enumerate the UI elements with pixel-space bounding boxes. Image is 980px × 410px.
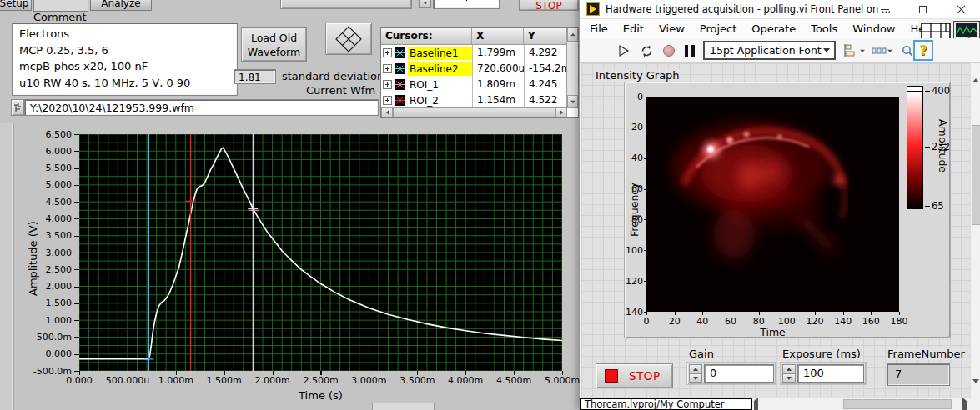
tab-setup[interactable]: Setup bbox=[0, 0, 32, 11]
load-old-waveform-button[interactable]: Load Old Waveform bbox=[241, 27, 307, 62]
menu-item-view[interactable]: View bbox=[651, 21, 692, 37]
std-deviation-label: standard deviation bbox=[282, 70, 384, 82]
left-arrow-icon bbox=[385, 110, 389, 115]
y-tick-label: 20 bbox=[625, 122, 643, 132]
increment-button[interactable] bbox=[782, 364, 796, 373]
tab-analyze[interactable]: Analyze bbox=[90, 0, 152, 11]
intensity-image bbox=[646, 97, 899, 312]
y-tick-label: 6.000 bbox=[30, 146, 72, 157]
y-tick-label: 120 bbox=[625, 276, 643, 287]
scroll-down-button[interactable] bbox=[972, 383, 979, 395]
abort-button[interactable] bbox=[663, 45, 675, 57]
tick-dash bbox=[925, 147, 930, 148]
y-tick-label: 0.000 bbox=[30, 348, 72, 359]
menu-item-window[interactable]: Window bbox=[845, 21, 902, 37]
panel-vscrollbar[interactable] bbox=[970, 63, 980, 398]
exposure-spinner[interactable] bbox=[782, 364, 796, 382]
font-selector[interactable]: 15pt Application Font bbox=[703, 41, 836, 60]
context-help-button[interactable]: ? bbox=[913, 40, 933, 61]
menu-item-edit[interactable]: Edit bbox=[616, 21, 651, 37]
top-stop-button[interactable]: STOP bbox=[519, 0, 579, 11]
cursors-header-name: Cursors: bbox=[381, 28, 472, 44]
stop-button[interactable]: STOP bbox=[596, 363, 673, 388]
pause-button[interactable] bbox=[685, 45, 695, 57]
scroll-right-button[interactable] bbox=[962, 401, 967, 410]
expander-icon[interactable] bbox=[383, 64, 392, 73]
cursors-table-header: Cursors: X Y bbox=[381, 28, 578, 45]
scroll-right-button[interactable] bbox=[555, 108, 567, 118]
pause-bar-icon bbox=[691, 45, 695, 57]
window-title-bar[interactable]: Hardware triggered acquisition - polling… bbox=[580, 0, 980, 19]
hscroll-thumb[interactable] bbox=[393, 108, 555, 118]
x-tick-label: 5.000m bbox=[533, 375, 580, 386]
cursor-mover-button[interactable] bbox=[325, 22, 372, 55]
scroll-up-button[interactable] bbox=[972, 67, 979, 78]
left-edge-strip bbox=[0, 123, 14, 410]
expander-icon[interactable] bbox=[383, 96, 392, 105]
waveform-x-ticks: 0.000500.000u1.000m1.500m2.000m2.500m3.0… bbox=[79, 375, 563, 387]
y-tick-label: 4.500 bbox=[30, 197, 72, 208]
decrement-button[interactable] bbox=[782, 373, 796, 382]
y-tick-label: 60 bbox=[625, 183, 643, 194]
intensity-plot[interactable] bbox=[646, 97, 899, 312]
cursor-x-value: 1.809m bbox=[472, 77, 524, 92]
intensity-graph: Frequency 020406080100120140 02040608010… bbox=[625, 82, 950, 338]
expander-icon[interactable] bbox=[383, 80, 392, 89]
spinner-down-icon bbox=[423, 2, 427, 4]
scroll-left-button[interactable] bbox=[754, 401, 758, 410]
menu-item-file[interactable]: File bbox=[582, 21, 616, 37]
cursor-x-value: 1.799m bbox=[472, 45, 524, 61]
maximize-button[interactable] bbox=[904, 0, 942, 18]
path-icon[interactable] bbox=[11, 99, 24, 116]
cursor-row[interactable]: ROI_1 1.809m 4.245 bbox=[381, 77, 578, 92]
y-tick-label: 2.000 bbox=[30, 281, 72, 292]
down-arrow-icon bbox=[787, 377, 792, 380]
window-title: Hardware triggered acquisition - polling… bbox=[606, 3, 891, 15]
comment-box[interactable]: Electrons MCP 0.25, 3.5, 6 mcpB-phos x20… bbox=[12, 22, 238, 96]
y-tick-label: 6.500 bbox=[30, 129, 72, 140]
waveform-plot[interactable] bbox=[79, 134, 562, 371]
run-button[interactable] bbox=[617, 44, 631, 58]
intensity-graph-label: Intensity Graph bbox=[594, 69, 681, 82]
minimize-button[interactable] bbox=[866, 0, 903, 18]
cursors-vscrollbar[interactable] bbox=[566, 28, 578, 108]
scroll-down-button[interactable] bbox=[567, 95, 578, 108]
expander-icon[interactable] bbox=[383, 48, 392, 58]
screen: Setup Analyze STOP Comment Electrons MCP… bbox=[0, 0, 980, 410]
scroll-up-button[interactable] bbox=[567, 28, 578, 42]
up-arrow-icon bbox=[693, 368, 698, 371]
align-objects-button[interactable] bbox=[844, 43, 867, 58]
menu-item-tools[interactable]: Tools bbox=[803, 21, 845, 37]
gain-field[interactable]: 0 bbox=[704, 364, 774, 382]
decrement-button[interactable] bbox=[689, 373, 702, 382]
close-button[interactable] bbox=[942, 0, 980, 18]
vscroll-thumb[interactable] bbox=[972, 125, 980, 225]
top-partial-button[interactable] bbox=[280, 0, 412, 9]
exposure-field[interactable]: 100 bbox=[797, 364, 864, 382]
hscroll-thumb[interactable] bbox=[843, 399, 952, 409]
distribute-objects-button[interactable] bbox=[872, 43, 895, 58]
menu-item-operate[interactable]: Operate bbox=[744, 21, 803, 37]
waveform-svg bbox=[79, 134, 562, 371]
menu-item-project[interactable]: Project bbox=[692, 21, 744, 37]
top-spinner[interactable] bbox=[419, 0, 431, 8]
tick-dash bbox=[925, 91, 930, 92]
cursors-hscrollbar[interactable] bbox=[381, 107, 567, 118]
cursor-row[interactable]: Baseline1 1.799m 4.292 bbox=[381, 45, 578, 61]
cursor-crosshair-icon bbox=[395, 63, 405, 74]
colorbar[interactable] bbox=[907, 86, 923, 209]
reorder-zoom-button[interactable] bbox=[898, 43, 913, 58]
project-context-label[interactable]: Thorcam.lvproj/My Computer bbox=[580, 398, 752, 410]
run-continuous-button[interactable] bbox=[640, 44, 654, 58]
cursor-row[interactable]: Baseline2 720.600u -154.2m bbox=[381, 61, 578, 77]
file-path-field[interactable]: Y:\2020\10\24\121953.999.wfm bbox=[24, 99, 379, 116]
cursor-name: ROI_1 bbox=[408, 78, 472, 92]
gain-spinner[interactable] bbox=[689, 364, 702, 382]
top-slider-field[interactable] bbox=[433, 0, 500, 9]
scroll-left-button[interactable] bbox=[381, 108, 393, 118]
tab-selected[interactable] bbox=[33, 0, 88, 12]
slider-tick bbox=[466, 0, 467, 1]
left-arrow-icon bbox=[754, 398, 758, 410]
y-tick-label: 1.500 bbox=[30, 298, 72, 308]
increment-button[interactable] bbox=[689, 364, 702, 373]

□ □ □

▸ What you should do
Give all entries again verbatim, without any images.

▸ Solved exercise
enumerate the UI elements with pixel-space bounding boxes. Image is 980px × 410px.
tab-setup[interactable]: Setup bbox=[0, 0, 32, 11]
load-old-waveform-button[interactable]: Load Old Waveform bbox=[241, 27, 307, 62]
menu-item-view[interactable]: View bbox=[651, 21, 692, 37]
std-deviation-label: standard deviation bbox=[282, 70, 384, 82]
left-arrow-icon bbox=[385, 110, 389, 115]
y-tick-label: 20 bbox=[625, 122, 643, 132]
increment-button[interactable] bbox=[782, 364, 796, 373]
tab-analyze[interactable]: Analyze bbox=[90, 0, 152, 11]
intensity-image bbox=[646, 97, 899, 312]
y-tick-label: 6.000 bbox=[30, 146, 72, 157]
y-tick-label: 120 bbox=[625, 276, 643, 287]
scroll-down-button[interactable] bbox=[972, 383, 979, 395]
abort-button[interactable] bbox=[663, 45, 675, 57]
tick-dash bbox=[925, 147, 930, 148]
y-tick-label: 0.000 bbox=[30, 348, 72, 359]
menu-item-window[interactable]: Window bbox=[845, 21, 902, 37]
panel-vscrollbar[interactable] bbox=[970, 63, 980, 398]
exposure-spinner[interactable] bbox=[782, 364, 796, 382]
font-selector[interactable]: 15pt Application Font bbox=[703, 41, 836, 60]
context-help-button[interactable]: ? bbox=[913, 40, 933, 61]
menu-item-edit[interactable]: Edit bbox=[616, 21, 651, 37]
top-stop-button[interactable]: STOP bbox=[519, 0, 579, 11]
cursors-header-name: Cursors: bbox=[381, 28, 472, 44]
stop-button[interactable]: STOP bbox=[596, 363, 673, 388]
pause-button[interactable] bbox=[685, 45, 695, 57]
scroll-right-button[interactable] bbox=[962, 401, 967, 410]
expander-icon[interactable] bbox=[383, 64, 392, 73]
cursors-table-header: Cursors: X Y bbox=[381, 28, 578, 45]
scroll-right-button[interactable] bbox=[555, 108, 567, 118]
pause-bar-icon bbox=[691, 45, 695, 57]
window-title-bar[interactable]: Hardware triggered acquisition - polling… bbox=[580, 0, 980, 19]
hscroll-thumb[interactable] bbox=[393, 108, 555, 118]
x-tick-label: 5.000m bbox=[533, 375, 580, 386]
cursor-mover-button[interactable] bbox=[325, 22, 372, 55]
scroll-up-button[interactable] bbox=[972, 67, 979, 78]
left-edge-strip bbox=[0, 123, 14, 410]
expander-icon[interactable] bbox=[383, 96, 392, 105]
waveform-x-ticks: 0.000500.000u1.000m1.500m2.000m2.500m3.0… bbox=[79, 375, 563, 387]
y-tick-label: 4.500 bbox=[30, 197, 72, 208]
decrement-button[interactable] bbox=[782, 373, 796, 382]
y-tick-label: 60 bbox=[625, 183, 643, 194]
intensity-plot[interactable] bbox=[646, 97, 899, 312]
cursor-x-value: 1.809m bbox=[472, 77, 524, 92]
intensity-graph: Frequency 020406080100120140 02040608010… bbox=[625, 82, 950, 338]
expander-icon[interactable] bbox=[383, 80, 392, 89]
spinner-down-icon bbox=[423, 2, 427, 4]
scroll-left-button[interactable] bbox=[754, 401, 758, 410]
menu-item-file[interactable]: File bbox=[582, 21, 616, 37]
cursor-x-value: 1.799m bbox=[472, 45, 524, 61]
maximize-button[interactable] bbox=[904, 0, 942, 18]
path-icon[interactable] bbox=[11, 99, 24, 116]
cursor-row[interactable]: ROI_1 1.809m 4.245 bbox=[381, 77, 578, 92]
y-tick-label: 2.000 bbox=[30, 281, 72, 292]
down-arrow-icon bbox=[787, 377, 792, 380]
window-title: Hardware triggered acquisition - polling… bbox=[606, 3, 891, 15]
comment-box[interactable]: Electrons MCP 0.25, 3.5, 6 mcpB-phos x20… bbox=[12, 22, 238, 96]
y-tick-label: 6.500 bbox=[30, 129, 72, 140]
waveform-plot[interactable] bbox=[79, 134, 562, 371]
run-button[interactable] bbox=[617, 44, 631, 58]
intensity-graph-label: Intensity Graph bbox=[594, 69, 681, 82]
minimize-button[interactable] bbox=[866, 0, 903, 18]
cursors-vscrollbar[interactable] bbox=[566, 28, 578, 108]
scroll-down-button[interactable] bbox=[567, 95, 578, 108]
expander-icon[interactable] bbox=[383, 48, 392, 58]
screen: Setup Analyze STOP Comment Electrons MCP… bbox=[0, 0, 980, 410]
scroll-up-button[interactable] bbox=[567, 28, 578, 42]
up-arrow-icon bbox=[693, 368, 698, 371]
align-objects-button[interactable] bbox=[844, 43, 867, 58]
menu-item-tools[interactable]: Tools bbox=[803, 21, 845, 37]
gain-field[interactable]: 0 bbox=[704, 364, 774, 382]
decrement-button[interactable] bbox=[689, 373, 702, 382]
close-button[interactable] bbox=[942, 0, 980, 18]
vscroll-thumb[interactable] bbox=[972, 125, 980, 225]
top-partial-button[interactable] bbox=[280, 0, 412, 9]
exposure-field[interactable]: 100 bbox=[797, 364, 864, 382]
hscroll-thumb[interactable] bbox=[843, 399, 952, 409]
distribute-objects-button[interactable] bbox=[872, 43, 895, 58]
menu-item-operate[interactable]: Operate bbox=[744, 21, 803, 37]
waveform-svg bbox=[79, 134, 562, 371]
menu-item-project[interactable]: Project bbox=[692, 21, 744, 37]
top-spinner[interactable] bbox=[419, 0, 431, 8]
tick-dash bbox=[925, 91, 930, 92]
cursors-hscrollbar[interactable] bbox=[381, 107, 567, 118]
cursor-row[interactable]: Baseline1 1.799m 4.292 bbox=[381, 45, 578, 61]
cursor-crosshair-icon bbox=[395, 63, 405, 74]
colorbar[interactable] bbox=[907, 86, 923, 209]
reorder-zoom-button[interactable] bbox=[898, 43, 913, 58]
project-context-label[interactable]: Thorcam.lvproj/My Computer bbox=[580, 398, 752, 410]
run-continuous-button[interactable] bbox=[640, 44, 654, 58]
cursor-row[interactable]: Baseline2 720.600u -154.2m bbox=[381, 61, 578, 77]
file-path-field[interactable]: Y:\2020\10\24\121953.999.wfm bbox=[24, 99, 379, 116]
cursor-name: ROI_1 bbox=[408, 78, 472, 92]
gain-spinner[interactable] bbox=[689, 364, 702, 382]
top-slider-field[interactable] bbox=[433, 0, 500, 9]
scroll-left-button[interactable] bbox=[381, 108, 393, 118]
tab-selected[interactable] bbox=[33, 0, 88, 12]
slider-tick bbox=[466, 0, 467, 1]
left-arrow-icon bbox=[754, 398, 758, 410]
y-tick-label: 1.500 bbox=[30, 298, 72, 308]
increment-button[interactable] bbox=[689, 364, 702, 373]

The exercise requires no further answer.